Figure 1d shows the peak assignments for poly(ester-urethane) (PEU-20, Table S2) with a magnified view of a key region in the 1H NMR spectrum. PEU-20 was synthesized under the least favorable conditions [50 °C, 1 h, acetonitrile (ε = 38), 0.089 molal concentration]. These conditions were deemed suboptimal based on the presence of unreacted HOPCLOH, identified by the characteristic triplet signal of the hydroxyl end group (-CH2-OH) at 3.64 ppm, and PEU-20 exhibited the highest integral value for this signal among all 32 samples. In contrast, the 1H NMR spectrum of the PEU-13 sample (Figure 1g) showed the absence of unreacted HOPCLOH, indicating optimal reaction conditions [61 °C, 8 h, chloroform (ε = 4.8), 0.176 molal concentration]. Additionally, the appearance of a signal at approximately 3.16 ppm (-CH2-NH-(C=O)-O-) confirmed the formation of the urethane group. The progression of the reaction was assessed via several integral ratios: the ratio of the hydroxyl peak (-CH2-OH, corresponding to unreacted hydroxyl groups) to the ester peak (-CH2-COO) was termed the HO/ESTER response, while the ratio of the hydroxyl peak (-CH2-OH) to the urethane peak (-CH2-NHCOO-) was designated as the HO/URET response, also called the second response.

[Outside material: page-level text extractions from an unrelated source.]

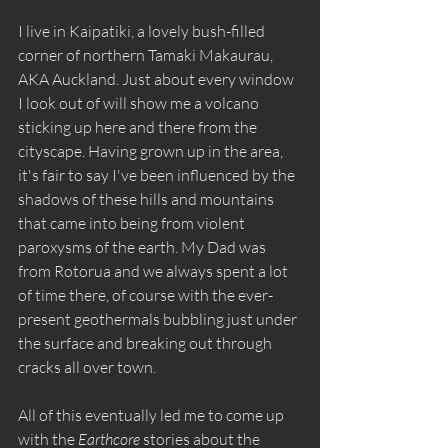
I live in Kaipatiki, a lovely bush-filled 
corner of northern Tamaki Makaurau, 
AKA Auckland. Just about every window 
I look out of will show me a volcano 
sticking up here and there from the 
cityscape. Having grown up in the area, 
it's fair to say I've been influenced by the 
shadows of these hills and mountains 
that came into being from violent 
paroxysms of the earth. My Dad was 
from Rotorua and we always spent a lot 
of time there, of course with the ever-
present geothermals bubbling just under 
the surface and breaking out through 
cracks all over town. 
All of this eventually led me to come up 
with the 
Earthcore
 stories about the 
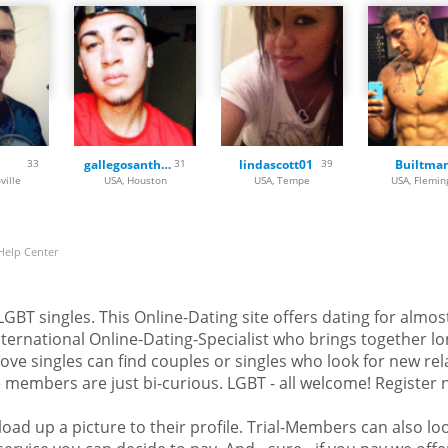
 Maryland, Massachusetts,
sippi, Missouri, Montana,
shire, New Jersey, New Mexico,
North Dakota, Ohio, Oklahoma,
 Island, South Carolina, South
tah, Vermont, Virginia,
 Wisconsin and Wyoming.
33
gallegosanthony
31
lindascott01
39
Builtma
can register for free. Load up a
ville
USA, Houston
USA, Tempe
USA, Flemin
look at the profiles of other
ind someone that fits to you
 forget to bi in love!
Help Center
d LGBT singles. This Online-Dating site offers dating for almo
ternational Online-Dating-Specialist who brings together lo
-love singles can find couples or singles who look for new re
members are just bi-curious. LGBT - all welcome! Register no
oad up a picture to their profile. Trial-Members can also loo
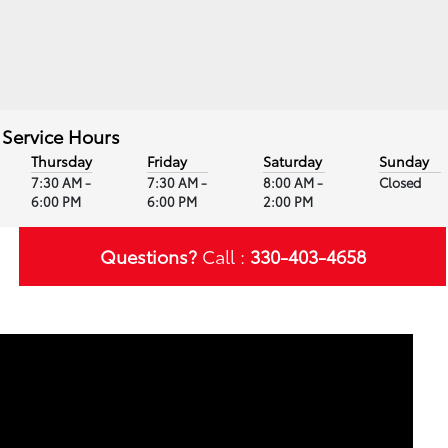
Service Hours
Thursday
Friday
Saturday
Sunday
7:30 AM -
7:30 AM -
8:00 AM -
Closed
6:00 PM
6:00 PM
2:00 PM
Questions?
Call :
330-403-4658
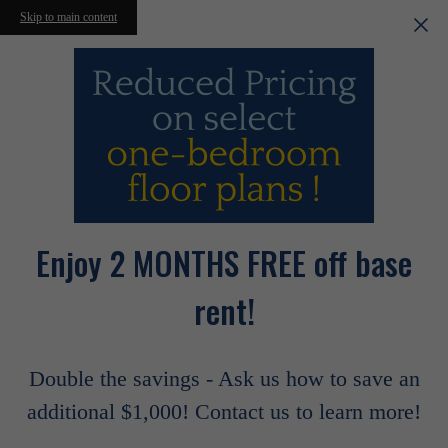
Skip to main content
Enjoy 2 MONTHS FREE off base
rent!
Double the savings - Ask us how to save an
additional $1,000! Contact us to learn more!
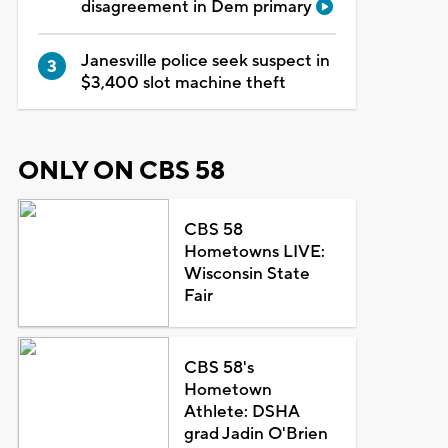
disagreement in Dem primary
Janesville police seek suspect in
$3,400 slot machine theft
ONLY ON CBS 58
CBS 58
Hometowns LIVE:
Wisconsin State
Fair
CBS 58's
Hometown
Athlete: DSHA
grad Jadin O'Brien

Thermal analysis using DSC thermograms for both PEU-20 (Figure 1e) and PEU-13 (Figure 1h) revealed two distinct crystalline domains. For PEU-20, the enthalpy of fusion (ΔHm) decreased significantly to 31 J/mol (Figure 1e) compared to the starting material HOPCLOH (ΔHm = 85 J/mol, Figure 1b). This reduction indicated a disruption in the crystalline domain of the PCL soft segment within the PEU, attributed to the formation of urethane groups with intermolecular hydrogen bonding, which promoted the formation of amorphous domains [25]. This disruption was further supported by the polarized optical microscopy (POM) micrograph of PEU-20 (Figure 1f), which showed a significant reduction in spherulite formation, consistent with the DSC results. For PEU-13, DSC thermograms (Figure 1h) displayed a further decrease in ΔHm to 10 J/mol, while POM analysis (Figure 1i) confirmed the absence of spherulite structures. These results suggest an even greater disruption in the crystalline domains and a predominance of amorphous regions under the optimized reaction conditions.

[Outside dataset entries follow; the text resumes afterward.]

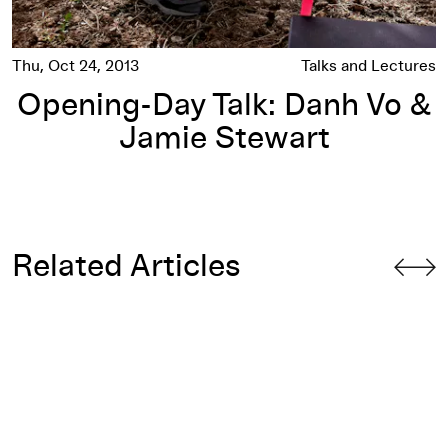
Thu, Oct 24, 2013
Talks and Lectures
Opening-Day Talk: Danh Vo &
Jamie Stewart
Related Articles
9 Artists
: Epilogue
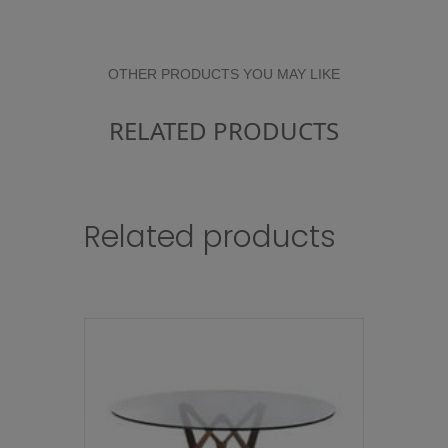
OTHER PRODUCTS YOU MAY LIKE
RELATED PRODUCTS
Related products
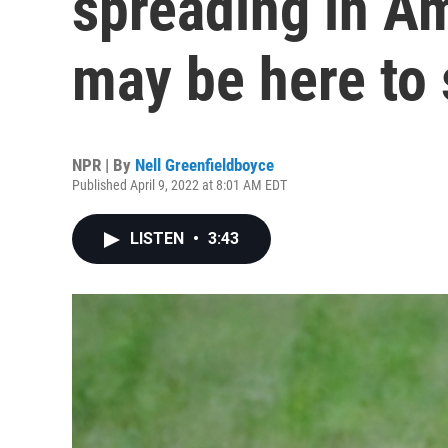
spreading in A
may be here to 
NPR | By
Nell Greenfieldboyce
Published April 9, 2022 at 8:01 AM EDT
LISTEN
•
3:43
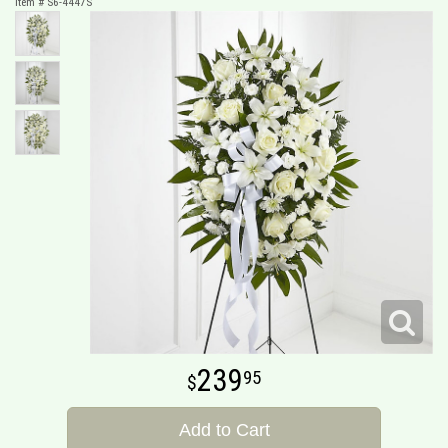
Item #
S6-4447S
239
95
Add to Cart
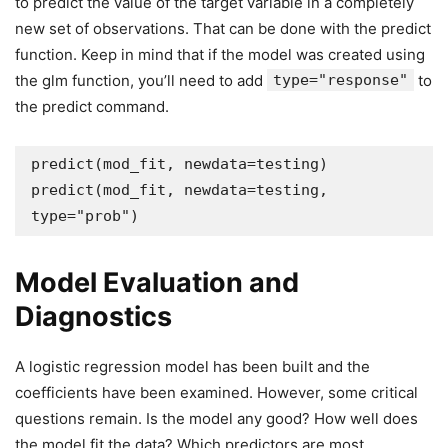
to predict the value of the target variable in a completely
new set of observations. That can be done with the predict
function. Keep in mind that if the model was created using
the glm function, you’ll need to add
type="response"
to
the predict command.
predict(mod_fit, newdata=testing)

predict(mod_fit, newdata=testing, 
type="prob")
Model Evaluation and
Diagnostics
A logistic regression model has been built and the
coefficients have been examined. However, some critical
questions remain. Is the model any good? How well does
the model fit the data? Which predictors are most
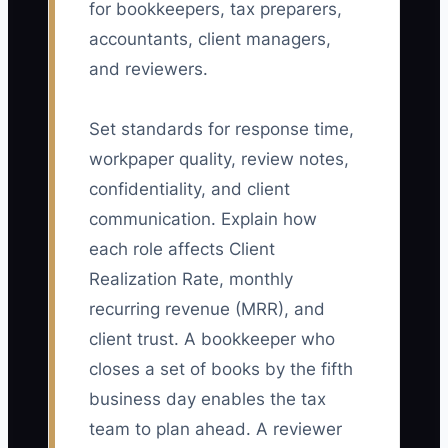
for bookkeepers, tax preparers,
accountants, client managers,
and reviewers.
Set standards for response time,
workpaper quality, review notes,
confidentiality, and client
communication. Explain how
each role affects Client
Realization Rate, monthly
recurring revenue (MRR), and
client trust. A bookkeeper who
closes a set of books by the fifth
business day enables the tax
team to plan ahead. A reviewer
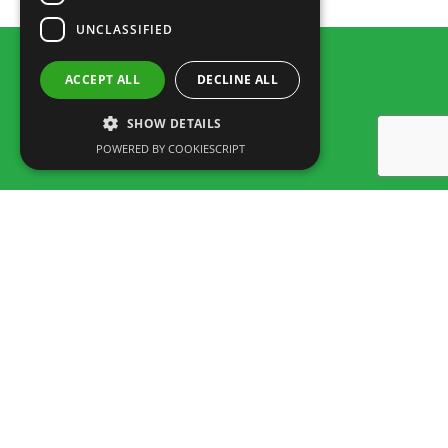
UNCLASSIFIED
ACCEPT ALL
DECLINE ALL
SHOW DETAILS
POWERED BY COOKIESCRIPT
Rua dos Marmeleiros,
8125-497 Vilamoura – Algarve
Portugal
Tel: +351 289 300 800 – Fax: +351 289 380 716
(Chamada para a rede fixa Nacional, tarifário dependente do acordo
entre cliente e operador.)
Envia um e-mail:
info@familygolfpark.pt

Complementary to this, the 1H NMR analysis shows another peak at 4.73 ppm, indicative of the hydrogen attached to the urethane group (N-H). Near the N-H peak, two additional less intense peaks are observed, corresponding to hydrogens from N-H groups. These peaks suggest the presence of hydrogen bonded to nitrogen in at least three distinct chemical environments (Figure 2). The peak at 4.50 ppm is likely attributed to urea hydrogen, as this value closely matches previously reported chemical shifts for N-H hydrogen in N,N’-dihexylurea [75]. The integral values of these hydrogen signals vary depending on the degree of polymerization.

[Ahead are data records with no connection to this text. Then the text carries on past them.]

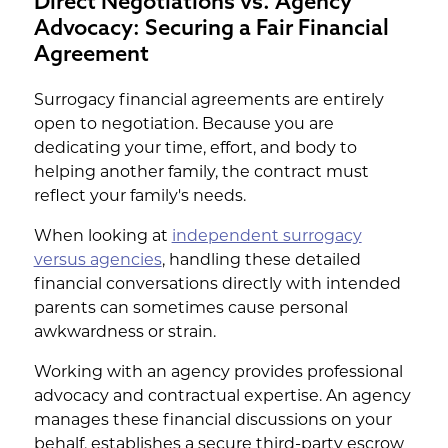
Direct Negotiations vs. Agency
Advocacy: Securing a Fair Financial
Agreement
Surrogacy financial agreements are entirely
open to negotiation. Because you are
dedicating your time, effort, and body to
helping another family, the contract must
reflect your family's needs.
When looking at
independent surrogacy
versus agencies
, handling these detailed
financial conversations directly with intended
parents can sometimes cause personal
awkwardness or strain.
Working with an agency provides professional
advocacy and contractual expertise. An agency
manages these financial discussions on your
behalf, establishes a secure third-party escrow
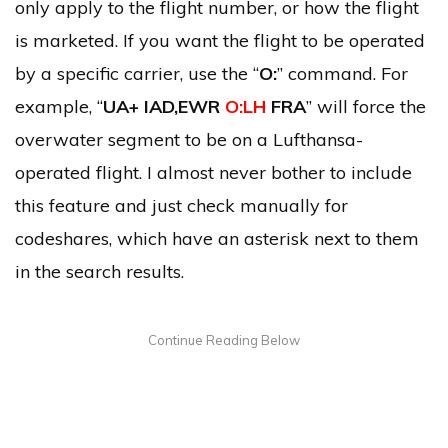
only apply to the flight number, or how the flight
is marketed. If you want the flight to be operated
by a specific carrier, use the “
O:
” command. For
example, “
UA+ IAD,EWR
O:LH
FRA
” will force the
overwater segment to be on a Lufthansa-
operated flight. I almost never bother to include
this feature and just check manually for
codeshares, which have an asterisk next to them
in the search results.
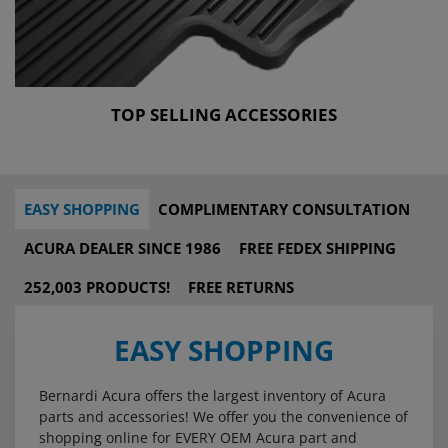
TOP SELLING ACCESSORIES
EASY SHOPPING
COMPLIMENTARY CONSULTATION
ACURA DEALER SINCE 1986
FREE FEDEX SHIPPING
252,003 PRODUCTS!
FREE RETURNS
EASY SHOPPING
Bernardi Acura offers the largest inventory of Acura
parts and accessories! We offer you the convenience of
shopping online for EVERY OEM Acura part and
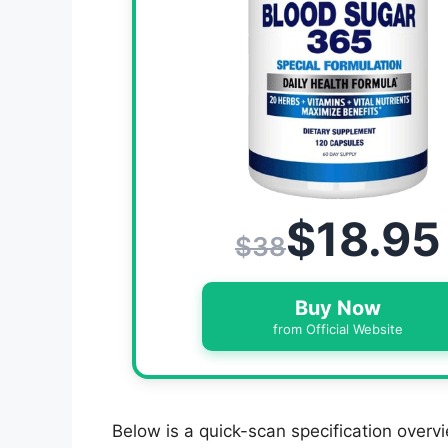
$18.95
$38
Buy Now
from Official Website
Below is a quick-scan specification overvi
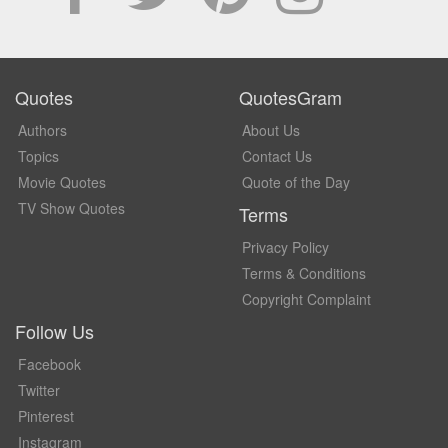
Quotes
QuotesGram
Authors
About Us
Topics
Contact Us
Movie Quotes
Quote of the Day
TV Show Quotes
Terms
Privacy Policy
Terms & Conditions
Copyright Complaint
Follow Us
Facebook
Twitter
Pinterest
Instagram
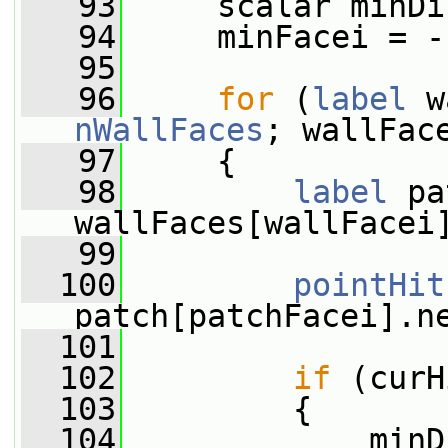
   93
     scalar minDi
   94
     minFacei = -
   95
   96
for
 (
label
nWallFaces
; wallFac
   97
     {
   98
label
 pa
wallFaces[wallFacei
   99
  100
pointHit
patch[patchFacei].n
  101
  102
if
 (curH
  103
         {
  104
             minD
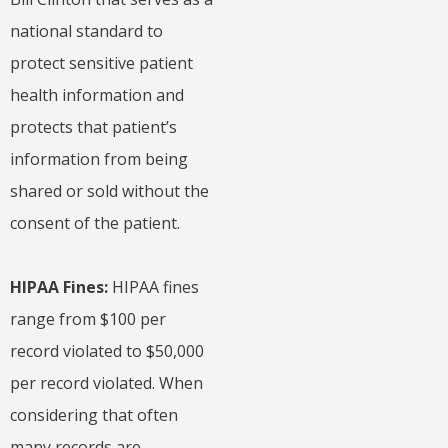
national standard to
protect sensitive patient
health information and
protects that patient’s
information from being
shared or sold without the
consent of the patient.
HIPAA Fines:
HIPAA fines
range from $100 per
record violated to $50,000
per record violated. When
considering that often
many records are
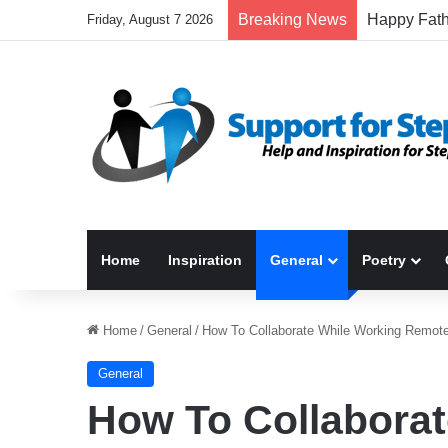
Breaking News
Friday, August 7 2026
Home
Inspiration
General
Poetry
Home
/
General
/
How To Collaborate While Working Remote
General
How To Collaborat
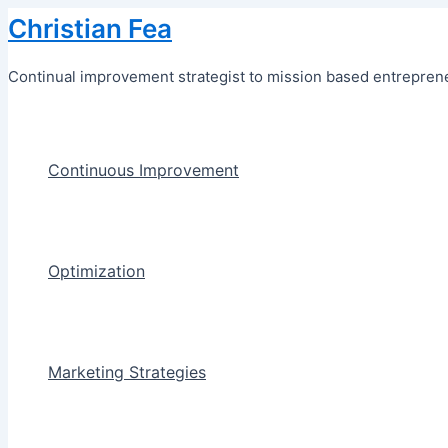
Skip
Christian Fea
to
content
Continual improvement strategist to mission based entreprene
Continuous Improvement
Optimization
Marketing Strategies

FT-IR analysis was performed to identify the functional groups of three different species previously characterized by 1H NMR, DSC, and POM (Figure 1). Figure 3a presents the expected bands in the infrared spectrum of HOPCLOH. The primary bands include one at 1723 cm−1, corresponding to the stretching of the ester carbonyl group, and another at 3446 cm−1 attributed to the hydroxyl (–OH) group involved in hydrogen bonding.
In the spectrum of PEU-20 (low Mn; Figure 3b), two prominent bands are observed at 1720 cm−1 and 1625 cm−1. The latter is attributed to the formation of urea (N-H bending) [76]. Notably, the band at 1625 cm−1 was also detected in a sample of HDI intentionally exposed to an excess of water, which promoted the formation of polyurea (Figure S1).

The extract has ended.